To demonstrate the utility of our algorithm for a broad range of applications and across diverse gene types, we wanted to assess how many mutagenic sites our algorithm is able to eliminate. For the most comprehensive assessment possible, we calculated statistics for the number of sites in every valid open reading frame (ORF) on the Standard Registry of Biological Parts.
Using software that we wrote last year to wrap the Registry’s API, we extracted sequences and classifiers for every part on the Registry, then filtered those sequences with a heuristic to define genes containing an ORF. In all, we characterized 2,594 genes.
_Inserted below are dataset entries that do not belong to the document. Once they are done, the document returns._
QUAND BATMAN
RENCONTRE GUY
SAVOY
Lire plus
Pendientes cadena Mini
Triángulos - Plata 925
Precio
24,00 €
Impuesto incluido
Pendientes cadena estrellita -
With a set of automated scripts, for all of these genes we calculated the number of mutagenic sites for irradiation, oxidation, alkylation, base-runs, and microhomologies in the original part sequence, then calculate the number of all of these sites that would remain after optimization through our algorithm both for each type of mutation and for overall optimization. We also show summary statistics on the percent of sites remaining after directed-optimization.
With this tool, we have expanded the characterization of nearly every gene on the iGEM registry by adding valuable additional information on each part’s predicted relative risk of mutation. This data set, which have made publicly available, is a useful resource for anyone using the Registry for gene sequences in their projects, especially those concerned about the stability, longevity, and safety of their system.
Statistics on Optimization
With the resource we created for characterizing mutation sites across the Registry, we also compiled aggregate statistics to show how well the optimization performs on real gene sequences. As shown on the series of graphs below, mutation types can greatly differ in how well they can be counteracted. For example, on average 37% of pyrimidine dimer sites (weighted based on their mutagenicity) can be removed through synonymous substitutions, while 58% of oxidation and 50% of alkylation sites can be eliminated. Base-runs, which increase rates of polymerase error, can also be effectively removed at a high rate (80% on average, with a mode of having ~100% of runs over 5bp removed).
In addition, we benchmarked the software’s performance when handling these sequences as a realistic use-case. For an approximately 1000 bp sequence, the optimizations specific for a one mutation type will complete in 0.8 – 1.1 seconds on an Intel i7 processor. An overall optimization that checks every mutation type takes approximately 3 seconds. These speeds easily accommodate most lab workflows, and there is considerable room for further speed optimization (for example, compiling the program into cython) if larger datasets are being used.
Conclusions
Both metrics of our software’s performance scored well in our testing, including how well it can optimized sequences and how computationally effective it implements its optimization. Our software can eliminate high percentages of mutagenic sites with only synonymous changes that retain efficient codon usage, and at speeds fast enough to accommodate bioinformatics analyses such as the comprehensive gene characterization we performed on the Registry of Standard Biological Parts. In the process, we generated a large amount of new data characterizing the mutation risk of thousands of genes encompassing most ORFs on the Registry that is resource for future researchers.